Who: Marco Marelli (University of Milano-Bicocca, Milano, Italy) www.marcomarelli.net
What: Compositional effects in the processing of compound words: A computational perspective grounded in linguistic and visual experience
When: Monday January 25, 2021; 2:30-4:20 pm EST
Since the seminal LSA proposal (Landauer & Dumais, 1997) distributional semantics has provided efficient data-driven models of the human semantic system, representing word meaning through vectors recording lexical co-occurrences in large text corpora. However, these approaches generate static descriptions of the semantic system, falling short of capturing the highly dynamical interactions occurring at the meaning level during language processing.
In the present work, I discuss the CAOSS model (Compounding as Abstract Operations in Semantic Space), a first step in this direction that moves from distributional semantics to capture the meaning of compound words (Marelli et al., 2017).
In CAOSS, word meanings are represented as vectors encoding lexical co-occurrences in a reference corpus (e.g., the meaning of “snow” will be based on how often “snow” appears with the other words), according to the tenets of distributional semantics. A compositional procedure is induced as a weighted sum: given two vectors (constituent words) u and v, their composed representation (the compound) can be computed as c=M*u+H*v, where M and H are weight matrices estimated from corpus examples. The matrices are trained using least squares regression, having the vectors of the constituents as independent words (“car” and “wash”, “rail” and ”way”) as inputs and the vectors of example compounds (“carwash”, “railway”) as outputs, so that the similarity between M*u+H*v and c is maximized. In other words, the matrices are defined in order to recreate the compound examples as accurately as possible. Once the two weight matrices are estimated, they can be applied to any word pair in order to obtain meaning representations for untrained word combinations (e.g., “snow building”).
In a series of behavioral experiments, model predictions were tested against psycholinguistic data. CAOSS is shown to mirror evidence related to the processing of novel compounds (Marelli et al., 2017; Günther & Marelli, 2020), and in particular the impact of relational information (Gagné, 2001; Gagné & Shoben, 2007) as well as the “morpheme interference effect” (Crepaldi et al., 2010). Moreover, CAOSS also provides a central contribution to the understanding of semantic transparency in familiar compounds: CAOSS estimates are shown to best characterize the transparency impact in word processing (Günther & Marelli, 2019). Finally, I discuss how CAOSS is not to be considered a “disembodied model”, since one can easily ground it in perception by feeding it images together with text data (Günther et al., 2020).

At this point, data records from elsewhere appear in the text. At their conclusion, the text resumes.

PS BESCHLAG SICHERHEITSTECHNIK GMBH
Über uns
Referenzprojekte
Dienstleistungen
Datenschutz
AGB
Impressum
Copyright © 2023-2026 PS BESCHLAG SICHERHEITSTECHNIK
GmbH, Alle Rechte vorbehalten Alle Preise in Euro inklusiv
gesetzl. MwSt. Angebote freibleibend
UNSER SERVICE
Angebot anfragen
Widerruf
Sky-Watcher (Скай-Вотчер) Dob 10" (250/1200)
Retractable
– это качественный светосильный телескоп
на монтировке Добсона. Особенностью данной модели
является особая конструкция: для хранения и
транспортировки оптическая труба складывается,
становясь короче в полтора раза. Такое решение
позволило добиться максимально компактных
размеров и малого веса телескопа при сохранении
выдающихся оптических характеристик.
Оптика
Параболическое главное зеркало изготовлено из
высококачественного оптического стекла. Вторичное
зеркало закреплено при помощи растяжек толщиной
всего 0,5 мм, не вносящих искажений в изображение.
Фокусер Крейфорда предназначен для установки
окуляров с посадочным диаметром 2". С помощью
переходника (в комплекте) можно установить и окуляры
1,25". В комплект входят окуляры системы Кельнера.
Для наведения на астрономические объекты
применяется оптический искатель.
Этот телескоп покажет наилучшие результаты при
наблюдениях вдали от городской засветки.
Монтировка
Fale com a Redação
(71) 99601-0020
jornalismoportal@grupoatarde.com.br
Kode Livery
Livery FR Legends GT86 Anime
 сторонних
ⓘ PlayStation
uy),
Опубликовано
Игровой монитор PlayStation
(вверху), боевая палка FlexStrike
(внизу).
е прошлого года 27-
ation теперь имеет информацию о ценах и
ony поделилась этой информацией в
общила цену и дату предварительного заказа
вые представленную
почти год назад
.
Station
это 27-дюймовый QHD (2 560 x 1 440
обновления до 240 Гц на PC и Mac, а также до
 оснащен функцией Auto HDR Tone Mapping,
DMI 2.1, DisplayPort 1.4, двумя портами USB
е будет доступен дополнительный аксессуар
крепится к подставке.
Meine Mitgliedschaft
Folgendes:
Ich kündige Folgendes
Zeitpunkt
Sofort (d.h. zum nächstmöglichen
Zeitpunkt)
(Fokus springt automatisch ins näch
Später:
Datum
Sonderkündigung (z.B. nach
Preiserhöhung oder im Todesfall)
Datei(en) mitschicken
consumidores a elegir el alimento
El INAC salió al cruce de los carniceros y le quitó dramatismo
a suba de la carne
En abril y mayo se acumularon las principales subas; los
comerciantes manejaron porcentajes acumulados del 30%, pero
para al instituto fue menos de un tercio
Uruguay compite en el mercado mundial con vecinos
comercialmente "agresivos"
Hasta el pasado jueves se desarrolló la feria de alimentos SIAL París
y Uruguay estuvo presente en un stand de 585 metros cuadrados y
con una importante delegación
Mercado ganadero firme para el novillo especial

The model simulations indicate that compositionality-related phenomena are reflected in language statistics. Human speakers are able to learn these aspects from language experience and automatically apply them to the processing of any word combination. The present model is flexible enough to emulate this procedure, predicting sensible relational similarities for novel compounds and correctly capturing the contribution to semantic transparency provided by compositional operations. The model is also shown to generalize to other kind of data, being able to capture the contribution of perceptual experience in the internal dynamics of compound-word processing. Such evidence directly links linguistic composition to conceptual combination, speaking for the possible role of general-level learning procedures at the foundations of both phenomena.